SUPERIOR VENA CAVA (SVC)
: Opens in to the upper part of the right atrium, drains the upper part of the body and has no valve.


INFERIOR VENA CAVA(IVC): Opens in to the lower part of the RA, drains the lower part of the body. A rudimentary non-functioning valve called the Eustachian valve guards its opening in to the RA.

CORONARY SINUS: Drains blood from the heart walls opens in to RA between the IVC and AV orifice. It is guarded by a rudimentary non-functioning valve.

ATRIO-VENTRICULAR ORIFICE (AV ORIFICE): Lies anterior to the IVC opening and is guarded by the tricuspid valve.

FETAL REMNANTS IN THE RA:

FOSSA OVALIS: It is a shallow depression which is the site of the foramen ovale in the fetus.

ANNULUS OVALIS: It lies on the atrial septum that separates the RA and LA. It forms the upper margin of the fossa ovalis.
The floor of the fossa ovalis represents the persistent primum of the embryo.

INTERIOR SURFACE OF THE HEART





RIGHT VENTRICLE: The RV communicates with the RA through the AV orifice and with the pulmonary trunk through the pulmonary orifice. As the cavity approaches the pulmonary orifice it becomes funnel shapped, at which point it is referred to as the infundibulum. The walls of the RV are much thicker with projecting ridges known as trabeculae carneae. The moderator band is one such trabeculation, which crosses the ventricular cavity from the septal to the anterior wall. It conveys the right branch of the AV bundle, which is the part of the conducting system of the heart. The tricuspid valve guards the atrioventricular orifice and consists of 3 cusps formed by a fold of endocardium. Anterior, septal, inferior (posterior). The bases of these cusps are attached to the fibrous ring of the skeleton of the heart, while the free edges and ventricular surface are attached to the chordae tendinae. The chordae tendinae connect the cusps to the papillary muscles. The pulmonary valve guards the pulmonary orifice and consists of three semilunar cusps. At the root of the pulmonary trunk are 3 dilatations called the sinuses, the 3 cusps are arranged with one posterior and 2 anterior.

LEFT ATRIUM: It consists of a main cavity and a left auricle. The interior of the LA is smooth, but the left auricle possesses muscular ridges as in the right auricle.

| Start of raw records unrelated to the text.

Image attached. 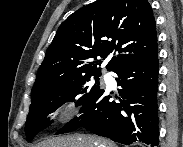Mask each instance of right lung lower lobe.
<instances>
[{
  "label": "right lung lower lobe",
  "mask_w": 183,
  "mask_h": 147,
  "mask_svg": "<svg viewBox=\"0 0 183 147\" xmlns=\"http://www.w3.org/2000/svg\"><path fill=\"white\" fill-rule=\"evenodd\" d=\"M158 54L133 60L114 72L123 100L112 101L104 89L98 90L74 117L56 134L85 128L122 144L142 141L158 145Z\"/></svg>",
  "instance_id": "98d812e1"
}]
</instances>
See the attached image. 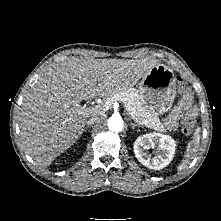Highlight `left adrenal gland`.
I'll use <instances>...</instances> for the list:
<instances>
[{
    "mask_svg": "<svg viewBox=\"0 0 221 221\" xmlns=\"http://www.w3.org/2000/svg\"><path fill=\"white\" fill-rule=\"evenodd\" d=\"M131 128L134 130L135 127H141L139 124L130 123Z\"/></svg>",
    "mask_w": 221,
    "mask_h": 221,
    "instance_id": "left-adrenal-gland-1",
    "label": "left adrenal gland"
}]
</instances>
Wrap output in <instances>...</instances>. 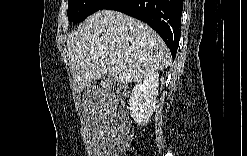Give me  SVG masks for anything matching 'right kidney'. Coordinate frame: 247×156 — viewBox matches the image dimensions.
<instances>
[{"mask_svg": "<svg viewBox=\"0 0 247 156\" xmlns=\"http://www.w3.org/2000/svg\"><path fill=\"white\" fill-rule=\"evenodd\" d=\"M159 74L150 71L133 87L129 99V113L138 125L149 122L158 96Z\"/></svg>", "mask_w": 247, "mask_h": 156, "instance_id": "right-kidney-1", "label": "right kidney"}]
</instances>
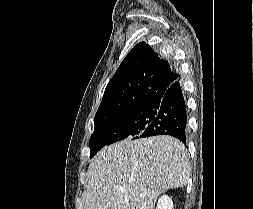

OPENINGS INTO THE LA: The four pulmonary veins, two from each lung, open through the posterior wall and have no valves. The left AV orifice is guarded by the mitral valve.

LEFT VENTRICLE: The LV communicates with the LA through the AV orifice and with the aorta through the aortic orifice. The walls of the LV are three times thicker than those of the RV. There are well developed trabeculae carneae and 2 large papillary muscles, but no moderator band. The part of the LV below the aortic orifice is called aortic vestibulae. The Mitral valve (MV) guards the AV orifice. It consists of 2 cusps-anterior mitral leaflet (AML) and posterior mitral leaflet (PML). The attachment of the chordate tendinae to the cusps and the papillary muscles is similar to that of tricuspid valve. The aortic valve guards the aortic orifice and it has 3 cusps.
Right coronary cusps-situated on anterior wall
Left coronary cusps and non-coronary cusps – situated on posterior wall
Behind aortic sinus gives origin to the right coronary artery and the left posterior sinus gives origin to the left main coronary artery.

AORTA: The aorta is the main arterial trunk that delivers oxygenated blood from the left ventricle to the tissues of the body. It is divided in to ascending aorta, arch of aorta, descending thoracic aorta and abdominal aorta.

ARCH OF AORTA: It is the continuation of the ascending aorta. It gives rise to the following branches.
Right brachio cephalic artery: It is the first branch of the arch of the aorta and it divides in to the right subclavian and right common carotid arteries.